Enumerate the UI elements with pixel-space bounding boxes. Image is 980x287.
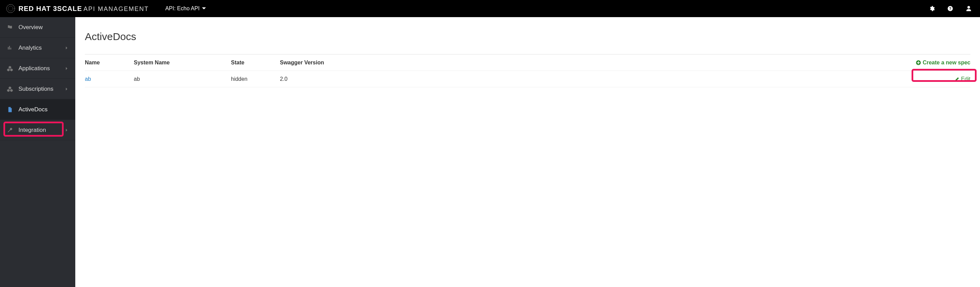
brand-area: RED HAT 3SCALEAPI MANAGEMENT <box>6 4 149 13</box>
sidebar-item-label: ActiveDocs <box>19 106 48 113</box>
svg-point-0 <box>6 5 15 13</box>
edit-link-label: Edit <box>961 76 970 82</box>
column-header-name: Name <box>85 60 134 66</box>
sidebar-item-analytics[interactable]: Analytics <box>0 38 75 58</box>
sidebar-item-label: Analytics <box>19 45 42 51</box>
page-title: ActiveDocs <box>85 31 970 43</box>
column-header-system-name: System Name <box>134 60 231 66</box>
sidebar-nav: Overview Analytics Applications Subscrip… <box>0 17 75 287</box>
doc-name-link[interactable]: ab <box>85 76 134 82</box>
edit-doc-button[interactable]: Edit <box>955 76 970 82</box>
table-row: ab ab hidden 2.0 Edit <box>85 71 970 87</box>
api-selector-dropdown[interactable]: API: Echo API <box>165 5 207 12</box>
chevron-down-icon <box>202 6 206 11</box>
user-menu-button[interactable] <box>966 5 972 12</box>
pencil-icon <box>955 77 959 81</box>
create-new-spec-button[interactable]: Create a new spec <box>916 60 970 66</box>
chevron-right-icon <box>65 127 68 134</box>
brand-thin: API MANAGEMENT <box>83 5 149 12</box>
help-icon: ? <box>947 5 953 12</box>
redhat-logo-icon <box>6 4 15 13</box>
column-header-swagger: Swagger Version <box>280 60 348 66</box>
sidebar-item-label: Applications <box>19 65 50 72</box>
plus-circle-icon <box>916 60 921 65</box>
doc-state: hidden <box>231 76 280 82</box>
brand-text: RED HAT 3SCALEAPI MANAGEMENT <box>19 5 149 13</box>
column-header-state: State <box>231 60 280 66</box>
flag-icon <box>7 24 19 30</box>
sidebar-item-applications[interactable]: Applications <box>0 58 75 79</box>
cubes-icon <box>7 86 19 92</box>
sidebar-item-label: Overview <box>19 24 43 31</box>
cubes-icon <box>7 65 19 72</box>
gear-icon <box>929 5 935 12</box>
chevron-right-icon <box>65 65 68 72</box>
user-icon <box>966 5 972 12</box>
api-selector-label: API: Echo API <box>165 5 200 12</box>
document-icon <box>7 107 19 113</box>
svg-point-1 <box>8 6 13 11</box>
sidebar-item-activedocs[interactable]: ActiveDocs <box>0 99 75 120</box>
settings-button[interactable] <box>929 5 935 12</box>
app-header: RED HAT 3SCALEAPI MANAGEMENT API: Echo A… <box>0 0 980 17</box>
svg-text:?: ? <box>949 6 951 11</box>
wrench-icon <box>7 127 19 133</box>
sidebar-item-label: Subscriptions <box>19 86 53 92</box>
sidebar-item-overview[interactable]: Overview <box>0 17 75 38</box>
chevron-right-icon <box>65 45 68 51</box>
chart-icon <box>7 45 19 51</box>
help-button[interactable]: ? <box>947 5 953 12</box>
create-link-label: Create a new spec <box>923 60 970 66</box>
sidebar-item-label: Integration <box>19 127 46 134</box>
brand-bold: RED HAT 3SCALE <box>19 5 82 12</box>
chevron-right-icon <box>65 86 68 92</box>
sidebar-item-subscriptions[interactable]: Subscriptions <box>0 79 75 99</box>
header-icon-group: ? <box>929 5 972 12</box>
sidebar-item-integration[interactable]: Integration <box>0 120 75 140</box>
doc-swagger-version: 2.0 <box>280 76 348 82</box>
activedocs-table: Name System Name State Swagger Version C… <box>85 54 970 87</box>
table-header-row: Name System Name State Swagger Version C… <box>85 54 970 71</box>
main-content: ActiveDocs Name System Name State Swagge… <box>75 17 980 287</box>
doc-system-name: ab <box>134 76 231 82</box>
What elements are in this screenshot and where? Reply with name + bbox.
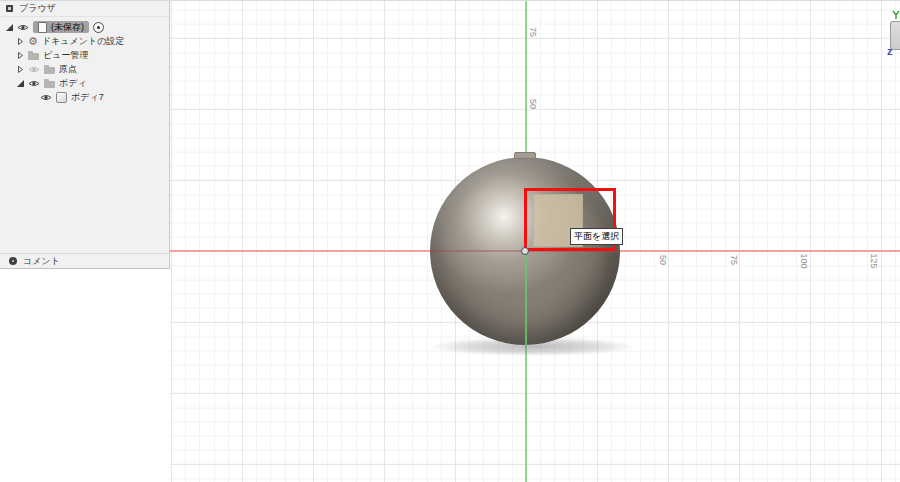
browser-panel-header[interactable]: ブラウザ [0,1,169,17]
view-management-label: ビュー管理 [43,49,88,62]
expander-closed-icon[interactable] [17,51,24,60]
h-axis-tick-100: 100 [799,253,809,268]
tree-item-named-views[interactable]: ビュー管理 [0,48,169,62]
v-axis-tick-75: 75 [528,27,538,37]
tree-item-document[interactable]: (未保存) [0,20,169,34]
browser-panel-title: ブラウザ [19,2,56,15]
fusion-app-window: 75 50 50 75 100 125 平面を選択 z ブラウザ [0,0,900,482]
visibility-eye-icon[interactable] [17,23,29,32]
origin-folder-icon [44,67,55,74]
select-plane-tooltip: 平面を選択 [570,228,623,245]
visibility-eye-icon[interactable] [28,79,40,88]
bodies-label: ボディ [59,77,87,90]
browser-tree: (未保存) ⚙ ドキュメントの設定 ビュー管理 [0,17,169,104]
expander-closed-icon[interactable] [17,37,24,46]
visibility-eye-icon[interactable] [40,93,52,102]
expander-open-icon[interactable] [6,24,13,31]
comments-icon [9,257,17,265]
document-settings-label: ドキュメントの設定 [42,35,124,48]
document-label: (未保存) [51,21,84,34]
origin-label: 原点 [59,63,77,76]
visibility-eye-icon-hidden[interactable] [28,65,40,74]
browser-panel-icon [6,5,13,12]
h-axis-tick-75: 75 [729,255,739,265]
h-axis-tick-125: 125 [869,253,879,268]
comments-label: コメント [23,255,60,268]
active-document-radio-icon[interactable] [93,22,104,33]
tree-item-document-settings[interactable]: ⚙ ドキュメントの設定 [0,34,169,48]
v-axis-tick-50: 50 [528,99,538,109]
comments-bar[interactable]: コメント [0,253,169,268]
bodies-folder-icon [44,81,55,88]
body-icon [56,92,67,103]
body7-label: ボディ7 [71,91,104,104]
browser-panel: ブラウザ (未保存) ⚙ ドキュメントの設定 [0,1,170,269]
gear-icon: ⚙ [28,37,38,46]
view-management-folder-icon [28,53,39,60]
tree-item-body7[interactable]: ボディ7 [0,90,169,104]
document-icon [38,22,47,33]
nav-y-axis-icon [892,10,900,19]
selected-document-pill[interactable]: (未保存) [33,21,89,33]
tree-item-origin[interactable]: 原点 [0,62,169,76]
expander-open-icon[interactable] [17,80,24,87]
expander-closed-icon[interactable] [17,65,24,74]
h-axis-tick-50: 50 [658,255,668,265]
origin-point[interactable] [521,247,529,255]
nav-z-axis-label: z [887,45,893,57]
y-axis-overlay-on-sphere [525,253,527,345]
sphere-top-vertex-marker [514,152,536,159]
viewport-canvas[interactable]: 75 50 50 75 100 125 平面を選択 z [170,1,900,482]
tree-item-bodies[interactable]: ボディ [0,76,169,90]
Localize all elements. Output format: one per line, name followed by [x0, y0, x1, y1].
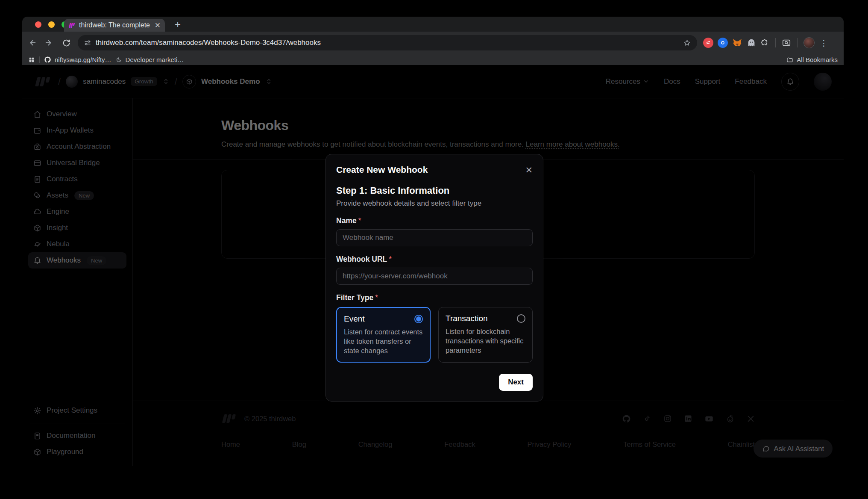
bookmark-star-icon[interactable]: [683, 39, 691, 47]
bookmark-item-developer-marketing[interactable]: Developer marketi…: [116, 56, 184, 63]
extension-icons: ⋮: [703, 37, 832, 48]
webhook-url-label: Webhook URL*: [336, 255, 533, 264]
reload-button[interactable]: [59, 35, 73, 50]
phantom-icon[interactable]: [747, 38, 756, 47]
transaction-card-title: Transaction: [446, 314, 488, 323]
thirdweb-favicon: [68, 22, 76, 29]
site-settings-icon[interactable]: [84, 39, 91, 47]
back-button[interactable]: [25, 35, 39, 50]
event-radio[interactable]: [414, 315, 423, 323]
transaction-radio[interactable]: [517, 314, 525, 323]
required-mark: *: [375, 293, 378, 302]
apps-grid-icon[interactable]: [28, 56, 35, 63]
url-text: thirdweb.com/team/saminacodes/Webhooks-D…: [96, 38, 679, 47]
extension-icon-red[interactable]: [703, 38, 713, 48]
all-bookmarks-button[interactable]: All Bookmarks: [786, 56, 838, 63]
window-controls: [35, 21, 68, 28]
tab-strip: thirdweb: The complete web3 ✕ +: [22, 17, 844, 32]
page-viewport: / saminacodes Growth / Webhooks Demo: [22, 65, 844, 466]
folder-icon: [786, 56, 793, 63]
next-button[interactable]: Next: [499, 374, 533, 391]
event-card-description: Listen for contract events like token tr…: [344, 328, 423, 355]
filter-type-label: Filter Type*: [336, 293, 533, 302]
event-card-title: Event: [344, 314, 365, 324]
filter-type-event-card[interactable]: Event Listen for contract events like to…: [336, 307, 431, 363]
chrome-profile-avatar[interactable]: [803, 37, 815, 48]
tab-search-icon[interactable]: [782, 38, 791, 47]
bookmarks-divider: [39, 56, 40, 63]
extension-icon-blue[interactable]: [718, 38, 728, 48]
window-minimize-button[interactable]: [48, 21, 55, 28]
metamask-icon[interactable]: [732, 38, 742, 48]
create-webhook-modal: Create New Webhook ✕ Step 1: Basic Infor…: [326, 154, 543, 402]
toolbar-divider: [797, 38, 798, 47]
webhook-name-input[interactable]: [336, 229, 533, 246]
github-icon: [44, 56, 51, 63]
back-icon: [27, 38, 37, 47]
window-close-button[interactable]: [35, 21, 41, 28]
required-mark: *: [358, 216, 361, 225]
forward-icon: [44, 38, 54, 47]
forward-button[interactable]: [42, 35, 56, 50]
bookmark-item-niftyswap[interactable]: niftyswap.gg/Nifty…: [44, 56, 111, 63]
extensions-puzzle-icon[interactable]: [760, 38, 769, 47]
transaction-card-description: Listen for blockchain transactions with …: [446, 327, 525, 355]
modal-title: Create New Webhook: [336, 165, 428, 175]
webhook-url-input[interactable]: [336, 268, 533, 285]
step-title: Step 1: Basic Information: [336, 185, 533, 196]
required-mark: *: [389, 255, 392, 263]
new-tab-button[interactable]: +: [172, 18, 184, 30]
chrome-menu-icon[interactable]: ⋮: [820, 38, 828, 48]
toolbar-divider: [775, 38, 776, 47]
step-subtitle: Provide webhook details and select filte…: [336, 199, 533, 208]
desktop-background: thirdweb: The complete web3 ✕ + thirdweb…: [0, 0, 868, 499]
moon-favicon-icon: [116, 56, 122, 63]
tab-close-icon[interactable]: ✕: [155, 22, 161, 29]
tab-title: thirdweb: The complete web3: [79, 21, 151, 29]
bookmarks-bar: niftyswap.gg/Nifty… Developer marketi… A…: [22, 54, 844, 65]
bookmarks-divider: [782, 56, 782, 63]
name-label: Name*: [336, 216, 533, 225]
address-bar[interactable]: thirdweb.com/team/saminacodes/Webhooks-D…: [78, 35, 697, 50]
reload-icon: [62, 38, 71, 47]
browser-window: thirdweb: The complete web3 ✕ + thirdweb…: [22, 17, 844, 466]
modal-close-icon[interactable]: ✕: [525, 165, 533, 174]
filter-type-transaction-card[interactable]: Transaction Listen for blockchain transa…: [438, 307, 533, 363]
browser-toolbar: thirdweb.com/team/saminacodes/Webhooks-D…: [22, 32, 844, 54]
browser-tab[interactable]: thirdweb: The complete web3 ✕: [64, 19, 165, 32]
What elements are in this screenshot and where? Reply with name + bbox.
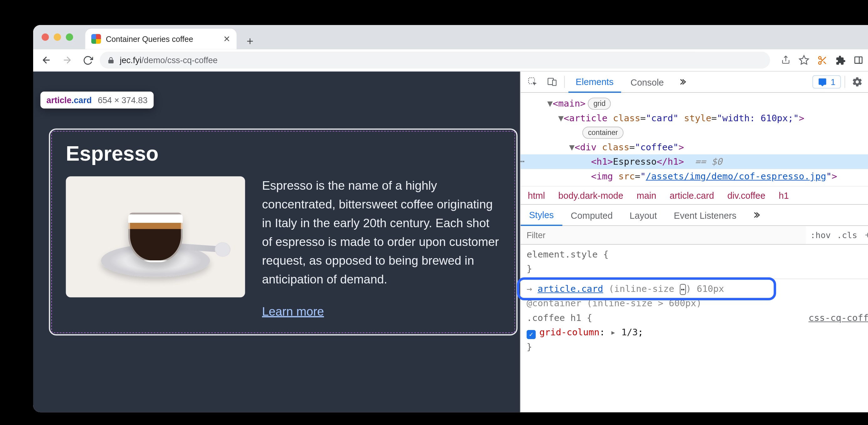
- crumb-body[interactable]: body.dark-mode: [558, 190, 623, 201]
- minimize-window-icon[interactable]: [54, 33, 61, 41]
- tab-strip: Container Queries coffee ✕ ＋: [33, 25, 868, 49]
- hov-toggle[interactable]: :hov: [810, 230, 831, 240]
- styles-filter-row: :hov .cls ＋: [521, 226, 868, 245]
- back-button[interactable]: [38, 52, 55, 68]
- svg-point-4: [818, 56, 821, 59]
- at-container-rule[interactable]: @container (inline-size > 600px): [527, 296, 868, 310]
- learn-more-link[interactable]: Learn more: [262, 305, 324, 319]
- dom-node-div[interactable]: ▼<div class="coffee">: [521, 140, 868, 154]
- rule-inline[interactable]: element.style {: [527, 247, 868, 262]
- resize-icon: ↔: [680, 284, 686, 295]
- inspector-tooltip: article.card 654 × 374.83: [40, 92, 154, 108]
- more-tabs-icon[interactable]: [674, 73, 690, 90]
- card-heading: Espresso: [66, 142, 501, 166]
- new-rule-icon[interactable]: ＋: [863, 230, 868, 241]
- tab-elements[interactable]: Elements: [568, 71, 621, 93]
- svg-line-7: [823, 61, 826, 64]
- share-icon[interactable]: [777, 52, 794, 68]
- dom-node-img[interactable]: <img src="/assets/img/demo/cof-espresso.…: [521, 169, 868, 184]
- page-viewport[interactable]: article.card 654 × 374.83 Espresso Espre…: [33, 71, 520, 412]
- rule-selector[interactable]: .coffee h1 {css-cq-coffee:45: [527, 310, 868, 325]
- close-tab-icon[interactable]: ✕: [223, 35, 230, 43]
- dom-node-article[interactable]: ▼<article class="card" style="width: 610…: [521, 111, 868, 125]
- svg-marker-3: [800, 56, 809, 64]
- card-description: Espresso is the name of a highly concent…: [262, 176, 501, 289]
- svg-line-8: [820, 59, 822, 60]
- inspect-element-icon[interactable]: [524, 73, 541, 90]
- crumb-main[interactable]: main: [637, 190, 656, 201]
- content-area: article.card 654 × 374.83 Espresso Espre…: [33, 71, 868, 412]
- reload-button[interactable]: [79, 52, 96, 68]
- dom-tree[interactable]: ▼<main>grid ▼<article class="card" style…: [521, 93, 868, 186]
- subtab-event-listeners[interactable]: Event Listeners: [665, 205, 745, 225]
- article-card: Espresso Espresso is the name of a highl…: [49, 128, 518, 335]
- subtab-styles[interactable]: Styles: [521, 204, 562, 226]
- rule-close: }＋: [527, 340, 868, 354]
- devtools-toolbar: Elements Console 1: [521, 71, 868, 93]
- checkbox-icon[interactable]: ✓: [527, 330, 536, 339]
- lock-icon: [107, 56, 115, 64]
- bookmark-star-icon[interactable]: [796, 52, 812, 68]
- styles-rules[interactable]: element.style { } → article.card (inline…: [521, 245, 868, 357]
- crumb-h1[interactable]: h1: [779, 190, 788, 201]
- device-mode-icon[interactable]: [544, 73, 560, 90]
- maximize-window-icon[interactable]: [66, 33, 73, 41]
- svg-rect-16: [553, 80, 556, 85]
- crumb-div[interactable]: div.coffee: [727, 190, 766, 201]
- styles-filter-input[interactable]: [521, 226, 805, 244]
- tab-console[interactable]: Console: [623, 71, 671, 92]
- subtab-computed[interactable]: Computed: [562, 205, 621, 225]
- window-controls[interactable]: [33, 33, 82, 41]
- crumb-article[interactable]: article.card: [670, 190, 714, 201]
- dom-node-main[interactable]: ▼<main>grid: [521, 97, 868, 111]
- coffee-image: [66, 176, 245, 297]
- svg-rect-9: [855, 57, 862, 63]
- url-host: jec.fyi/demo/css-cq-coffee: [120, 55, 218, 65]
- svg-point-5: [818, 61, 821, 64]
- gear-icon[interactable]: [848, 73, 866, 90]
- extensions-icon[interactable]: [832, 52, 848, 68]
- devtools-panel: Elements Console 1 ▼<main>grid: [520, 71, 868, 412]
- container-query-info[interactable]: → article.card (inline-size ↔) 610px: [527, 282, 868, 296]
- new-tab-button[interactable]: ＋: [241, 32, 258, 49]
- favicon-icon: [91, 34, 101, 44]
- crumb-html[interactable]: html: [528, 190, 545, 201]
- more-subtabs-icon[interactable]: [747, 206, 764, 223]
- rule-declaration[interactable]: ✓grid-column: ▸ 1/3;: [527, 325, 868, 340]
- cls-toggle[interactable]: .cls: [837, 230, 857, 240]
- close-window-icon[interactable]: [41, 33, 49, 41]
- tab-title: Container Queries coffee: [106, 34, 193, 43]
- scissors-icon[interactable]: [814, 52, 831, 68]
- dom-node-selected[interactable]: <h1>Espresso</h1> == $0: [521, 154, 868, 169]
- rule-inline-close: }: [527, 262, 868, 276]
- browser-toolbar: jec.fyi/demo/css-cq-coffee: [33, 49, 868, 71]
- subtab-layout[interactable]: Layout: [621, 205, 665, 225]
- browser-tab[interactable]: Container Queries coffee ✕: [85, 29, 237, 50]
- issues-badge[interactable]: 1: [813, 75, 841, 89]
- source-link[interactable]: css-cq-coffee:45: [809, 310, 868, 325]
- styles-subtabs: Styles Computed Layout Event Listeners: [521, 205, 868, 226]
- browser-window: Container Queries coffee ✕ ＋ jec.fyi/dem…: [33, 25, 868, 412]
- sidepanel-icon[interactable]: [850, 52, 867, 68]
- dom-badge-container[interactable]: container: [521, 125, 868, 140]
- address-bar[interactable]: jec.fyi/demo/css-cq-coffee: [100, 52, 770, 68]
- breadcrumb[interactable]: html body.dark-mode main article.card di…: [521, 186, 868, 205]
- forward-button[interactable]: [59, 52, 75, 68]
■ ■ ■ ■ ■ ■ ■
> [Requirement]: Your task is to show every line of the listing above containing "marketi".

> [Response]:
bookmark-item-developer-marketing[interactable]: Developer marketi…: [116, 56, 184, 63]
bookmarks-bar: niftyswap.gg/Nifty… Developer marketi… A…: [22, 54, 844, 65]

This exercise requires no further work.